=== EXERCISE ===
Report every line of the records that contains the word "ベンチャー必見".

(DATA FOR REVIEW)

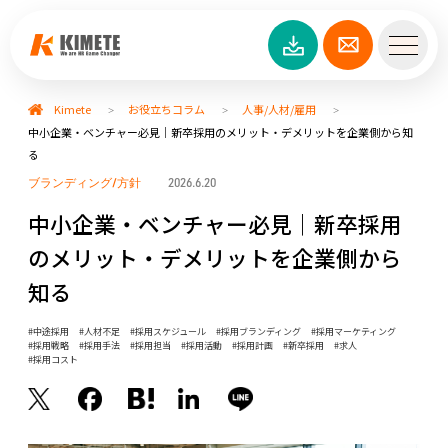
Kimete
お役立ちコラム
人事/人材/雇用
>
>
>
中小企業・ベンチャー必見｜新卒採用のメリット・デメリットを企業側から知
る
ブランディング/方針
2026.6.20
中小企業・ベンチャー必見｜新卒採用
のメリット・デメリットを企業側から
知る
中途採用
人材不足
採用スケジュール
採用ブランディング
採用マーケティング
採用戦略
採用手法
採用担当
採用活動
採用計画
新卒採用
求人
採用コスト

(End DATA FOR REVIEW)

=== RESPONSE TO THIS EXERCISE ===
中小企業・ベンチャー必見｜新卒採用のメリット・デメリットを企業側から知
中小企業・ベンチャー必見｜新卒採用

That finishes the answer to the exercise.